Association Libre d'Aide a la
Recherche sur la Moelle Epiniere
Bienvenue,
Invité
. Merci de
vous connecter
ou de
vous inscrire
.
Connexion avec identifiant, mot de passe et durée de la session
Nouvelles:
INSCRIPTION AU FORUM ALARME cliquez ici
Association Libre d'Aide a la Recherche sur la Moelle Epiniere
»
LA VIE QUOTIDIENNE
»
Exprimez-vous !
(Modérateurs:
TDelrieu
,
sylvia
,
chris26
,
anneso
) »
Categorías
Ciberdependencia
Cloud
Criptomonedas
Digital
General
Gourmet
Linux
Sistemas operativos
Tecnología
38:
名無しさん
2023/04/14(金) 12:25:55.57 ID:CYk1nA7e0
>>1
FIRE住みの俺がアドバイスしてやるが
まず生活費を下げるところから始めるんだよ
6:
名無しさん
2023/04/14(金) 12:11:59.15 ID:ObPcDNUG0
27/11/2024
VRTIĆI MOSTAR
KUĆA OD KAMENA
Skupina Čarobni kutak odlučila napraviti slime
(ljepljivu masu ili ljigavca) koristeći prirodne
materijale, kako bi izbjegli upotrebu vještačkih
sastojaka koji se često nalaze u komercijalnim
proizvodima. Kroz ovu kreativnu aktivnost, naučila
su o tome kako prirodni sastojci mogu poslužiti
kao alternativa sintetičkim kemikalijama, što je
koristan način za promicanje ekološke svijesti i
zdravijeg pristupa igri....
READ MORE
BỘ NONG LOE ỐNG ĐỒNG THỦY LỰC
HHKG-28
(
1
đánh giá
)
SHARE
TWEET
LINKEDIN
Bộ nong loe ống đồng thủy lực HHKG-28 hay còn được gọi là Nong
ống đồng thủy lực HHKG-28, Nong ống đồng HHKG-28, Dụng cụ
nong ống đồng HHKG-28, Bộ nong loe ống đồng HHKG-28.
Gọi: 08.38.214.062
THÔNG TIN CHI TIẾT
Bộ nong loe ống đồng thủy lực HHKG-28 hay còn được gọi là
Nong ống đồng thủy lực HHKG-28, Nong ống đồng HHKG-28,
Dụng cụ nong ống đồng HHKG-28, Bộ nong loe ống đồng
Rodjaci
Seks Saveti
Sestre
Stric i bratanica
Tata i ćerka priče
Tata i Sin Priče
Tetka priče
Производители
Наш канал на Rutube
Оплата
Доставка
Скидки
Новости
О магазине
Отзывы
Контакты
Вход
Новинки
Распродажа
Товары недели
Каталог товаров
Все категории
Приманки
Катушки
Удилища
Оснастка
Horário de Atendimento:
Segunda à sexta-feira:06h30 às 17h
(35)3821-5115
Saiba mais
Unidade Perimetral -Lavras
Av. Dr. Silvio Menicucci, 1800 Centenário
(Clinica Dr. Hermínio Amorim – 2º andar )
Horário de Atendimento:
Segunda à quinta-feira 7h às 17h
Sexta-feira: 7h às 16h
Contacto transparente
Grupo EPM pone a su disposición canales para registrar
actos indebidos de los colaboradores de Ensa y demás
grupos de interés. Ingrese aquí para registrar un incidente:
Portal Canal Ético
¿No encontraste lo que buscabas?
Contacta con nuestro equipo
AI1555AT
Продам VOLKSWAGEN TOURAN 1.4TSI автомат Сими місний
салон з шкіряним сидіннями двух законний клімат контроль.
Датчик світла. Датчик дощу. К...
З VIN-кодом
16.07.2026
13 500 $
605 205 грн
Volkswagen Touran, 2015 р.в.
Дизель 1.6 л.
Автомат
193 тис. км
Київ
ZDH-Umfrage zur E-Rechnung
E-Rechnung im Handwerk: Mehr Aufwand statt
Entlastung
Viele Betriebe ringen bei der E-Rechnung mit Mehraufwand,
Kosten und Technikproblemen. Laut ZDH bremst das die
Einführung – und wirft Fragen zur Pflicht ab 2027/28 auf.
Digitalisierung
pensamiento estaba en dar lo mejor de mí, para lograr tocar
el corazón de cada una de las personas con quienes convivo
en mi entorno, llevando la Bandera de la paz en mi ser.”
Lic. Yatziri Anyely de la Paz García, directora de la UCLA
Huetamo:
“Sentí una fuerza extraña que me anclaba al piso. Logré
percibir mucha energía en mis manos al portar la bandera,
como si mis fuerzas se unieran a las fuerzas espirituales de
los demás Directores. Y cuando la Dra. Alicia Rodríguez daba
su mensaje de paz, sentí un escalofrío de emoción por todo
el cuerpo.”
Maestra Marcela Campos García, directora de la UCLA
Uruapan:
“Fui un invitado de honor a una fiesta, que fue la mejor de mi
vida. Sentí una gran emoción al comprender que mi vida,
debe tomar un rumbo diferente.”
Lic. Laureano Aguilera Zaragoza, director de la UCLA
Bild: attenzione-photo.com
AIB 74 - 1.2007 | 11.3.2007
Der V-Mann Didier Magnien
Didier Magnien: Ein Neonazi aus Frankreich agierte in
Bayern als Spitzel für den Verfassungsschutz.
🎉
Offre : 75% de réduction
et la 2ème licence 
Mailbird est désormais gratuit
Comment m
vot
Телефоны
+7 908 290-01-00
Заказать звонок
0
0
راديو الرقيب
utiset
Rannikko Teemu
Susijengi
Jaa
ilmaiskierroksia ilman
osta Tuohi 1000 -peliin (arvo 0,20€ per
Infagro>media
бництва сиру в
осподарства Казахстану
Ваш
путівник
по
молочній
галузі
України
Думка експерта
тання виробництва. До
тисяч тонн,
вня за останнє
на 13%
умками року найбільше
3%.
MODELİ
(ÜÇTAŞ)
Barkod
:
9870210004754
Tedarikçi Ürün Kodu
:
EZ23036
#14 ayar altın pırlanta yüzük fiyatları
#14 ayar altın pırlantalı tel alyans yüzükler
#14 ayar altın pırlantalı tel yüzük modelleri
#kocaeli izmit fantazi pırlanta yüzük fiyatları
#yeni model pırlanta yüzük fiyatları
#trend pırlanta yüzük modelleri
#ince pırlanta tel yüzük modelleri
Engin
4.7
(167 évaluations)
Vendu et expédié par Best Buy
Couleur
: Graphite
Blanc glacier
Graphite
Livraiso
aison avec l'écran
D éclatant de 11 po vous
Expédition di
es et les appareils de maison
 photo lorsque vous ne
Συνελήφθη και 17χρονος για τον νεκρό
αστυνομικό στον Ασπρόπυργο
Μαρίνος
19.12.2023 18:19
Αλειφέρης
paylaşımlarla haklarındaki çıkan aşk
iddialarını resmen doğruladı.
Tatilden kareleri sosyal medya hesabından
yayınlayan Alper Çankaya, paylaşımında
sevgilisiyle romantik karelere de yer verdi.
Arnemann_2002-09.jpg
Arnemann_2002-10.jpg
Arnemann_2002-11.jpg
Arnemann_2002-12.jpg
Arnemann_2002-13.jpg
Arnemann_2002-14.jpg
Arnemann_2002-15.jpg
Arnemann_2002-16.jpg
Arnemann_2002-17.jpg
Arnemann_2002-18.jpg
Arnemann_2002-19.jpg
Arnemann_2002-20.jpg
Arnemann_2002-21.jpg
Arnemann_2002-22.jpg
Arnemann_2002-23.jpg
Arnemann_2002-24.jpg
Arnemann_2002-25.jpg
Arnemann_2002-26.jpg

Problem statement:
Repeat the data above exactly.

Answer space:
Association Libre d'Aide a la
Recherche sur la Moelle Epiniere
Bienvenue,
Invité
. Merci de
vous connecter
ou de
vous inscrire
.
Connexion avec identifiant, mot de passe et durée de la session
Nouvelles:
INSCRIPTION AU FORUM ALARME cliquez ici
Association Libre d'Aide a la Recherche sur la Moelle Epiniere
»
LA VIE QUOTIDIENNE
»
Exprimez-vous !
(Modérateurs:
TDelrieu
,
sylvia
,
chris26
,
anneso
) »
Categorías
Ciberdependencia
Cloud
Criptomonedas
Digital
General
Gourmet
Linux
Sistemas operativos
Tecnología
38:
名無しさん
2023/04/14(金) 12:25:55.57 ID:CYk1nA7e0
>>1
FIRE住みの俺がアドバイスしてやるが
まず生活費を下げるところから始めるんだよ
6:
名無しさん
2023/04/14(金) 12:11:59.15 ID:ObPcDNUG0
27/11/2024
VRTIĆI MOSTAR
KUĆA OD KAMENA
Skupina Čarobni kutak odlučila napraviti slime
(ljepljivu masu ili ljigavca) koristeći prirodne
materijale, kako bi izbjegli upotrebu vještačkih
sastojaka koji se često nalaze u komercijalnim
proizvodima. Kroz ovu kreativnu aktivnost, naučila
su o tome kako prirodni sastojci mogu poslužiti
kao alternativa sintetičkim kemikalijama, što je
koristan način za promicanje ekološke svijesti i
zdravijeg pristupa igri....
READ MORE
BỘ NONG LOE ỐNG ĐỒNG THỦY LỰC
HHKG-28
(
1
đánh giá
)
SHARE
TWEET
LINKEDIN
Bộ nong loe ống đồng thủy lực HHKG-28 hay còn được gọi là Nong
ống đồng thủy lực HHKG-28, Nong ống đồng HHKG-28, Dụng cụ
nong ống đồng HHKG-28, Bộ nong loe ống đồng HHKG-28.
Gọi: 08.38.214.062
THÔNG TIN CHI TIẾT
Bộ nong loe ống đồng thủy lực HHKG-28 hay còn được gọi là
Nong ống đồng thủy lực HHKG-28, Nong ống đồng HHKG-28,
Dụng cụ nong ống đồng HHKG-28, Bộ nong loe ống đồng
Rodjaci
Seks Saveti
Sestre
Stric i bratanica
Tata i ćerka priče
Tata i Sin Priče
Tetka priče
Производители
Наш канал на Rutube
Оплата
Доставка
Скидки
Новости
О магазине
Отзывы
Контакты
Вход
Новинки
Распродажа
Товары недели
Каталог товаров
Все категории
Приманки
Катушки
Удилища
Оснастка
Horário de Atendimento:
Segunda à sexta-feira:06h30 às 17h
(35)3821-5115
Saiba mais
Unidade Perimetral -Lavras
Av. Dr. Silvio Menicucci, 1800 Centenário
(Clinica Dr. Hermínio Amorim – 2º andar )
Horário de Atendimento:
Segunda à quinta-feira 7h às 17h
Sexta-feira: 7h às 16h
Contacto transparente
Grupo EPM pone a su disposición canales para registrar
actos indebidos de los colaboradores de Ensa y demás
grupos de interés. Ingrese aquí para registrar un incidente:
Portal Canal Ético
¿No encontraste lo que buscabas?
Contacta con nuestro equipo
AI1555AT
Продам VOLKSWAGEN TOURAN 1.4TSI автомат Сими місний
салон з шкіряним сидіннями двух законний клімат контроль.
Датчик світла. Датчик дощу. К...
З VIN-кодом
16.07.2026
13 500 $
605 205 грн
Volkswagen Touran, 2015 р.в.
Дизель 1.6 л.
Автомат
193 тис. км
Київ
ZDH-Umfrage zur E-Rechnung
E-Rechnung im Handwerk: Mehr Aufwand statt
Entlastung
Viele Betriebe ringen bei der E-Rechnung mit Mehraufwand,
Kosten und Technikproblemen. Laut ZDH bremst das die
Einführung – und wirft Fragen zur Pflicht ab 2027/28 auf.
Digitalisierung
pensamiento estaba en dar lo mejor de mí, para lograr tocar
el corazón de cada una de las personas con quienes convivo
en mi entorno, llevando la Bandera de la paz en mi ser.”
Lic. Yatziri Anyely de la Paz García, directora de la UCLA
Huetamo:
“Sentí una fuerza extraña que me anclaba al piso. Logré
percibir mucha energía en mis manos al portar la bandera,
como si mis fuerzas se unieran a las fuerzas espirituales de
los demás Directores. Y cuando la Dra. Alicia Rodríguez daba
su mensaje de paz, sentí un escalofrío de emoción por todo
el cuerpo.”
Maestra Marcela Campos García, directora de la UCLA
Uruapan:
“Fui un invitado de honor a una fiesta, que fue la mejor de mi
vida. Sentí una gran emoción al comprender que mi vida,
debe tomar un rumbo diferente.”
Lic. Laureano Aguilera Zaragoza, director de la UCLA
Bild: attenzione-photo.com
AIB 74 - 1.2007 | 11.3.2007
Der V-Mann Didier Magnien
Didier Magnien: Ein Neonazi aus Frankreich agierte in
Bayern als Spitzel für den Verfassungsschutz.
🎉
Offre : 75% de réduction
et la 2ème licence 
Mailbird est désormais gratuit
Comment m
vot
Телефоны
+7 908 290-01-00
Заказать звонок
0
0
راديو الرقيب
utiset
Rannikko Teemu
Susijengi
Jaa
ilmaiskierroksia ilman
osta Tuohi 1000 -peliin (arvo 0,20€ per
Infagro>media
бництва сиру в
осподарства Казахстану
Ваш
путівник
по
молочній
галузі
України
Думка експерта
тання виробництва. До
тисяч тонн,
вня за останнє
на 13%
умками року найбільше
3%.
MODELİ
(ÜÇTAŞ)
Barkod
:
9870210004754
Tedarikçi Ürün Kodu
:
EZ23036
#14 ayar altın pırlanta yüzük fiyatları
#14 ayar altın pırlantalı tel alyans yüzükler
#14 ayar altın pırlantalı tel yüzük modelleri
#kocaeli izmit fantazi pırlanta yüzük fiyatları
#yeni model pırlanta yüzük fiyatları
#trend pırlanta yüzük modelleri
#ince pırlanta tel yüzük modelleri
Engin
4.7
(167 évaluations)
Vendu et expédié par Best Buy
Couleur
: Graphite
Blanc glacier
Graphite
Livraiso
aison avec l'écran
D éclatant de 11 po vous
Expédition di
es et les appareils de maison
 photo lorsque vous ne
Συνελήφθη και 17χρονος για τον νεκρό
αστυνομικό στον Ασπρόπυργο
Μαρίνος
19.12.2023 18:19
Αλειφέρης
paylaşımlarla haklarındaki çıkan aşk
iddialarını resmen doğruladı.
Tatilden kareleri sosyal medya hesabından
yayınlayan Alper Çankaya, paylaşımında
sevgilisiyle romantik karelere de yer verdi.
Arnemann_2002-09.jpg
Arnemann_2002-10.jpg
Arnemann_2002-11.jpg
Arnemann_2002-12.jpg
Arnemann_2002-13.jpg
Arnemann_2002-14.jpg
Arnemann_2002-15.jpg
Arnemann_2002-16.jpg
Arnemann_2002-17.jpg
Arnemann_2002-18.jpg
Arnemann_2002-19.jpg
Arnemann_2002-20.jpg
Arnemann_2002-21.jpg
Arnemann_2002-22.jpg
Arnemann_2002-23.jpg
Arnemann_2002-24.jpg
Arnemann_2002-25.jpg
Arnemann_2002-26.jpg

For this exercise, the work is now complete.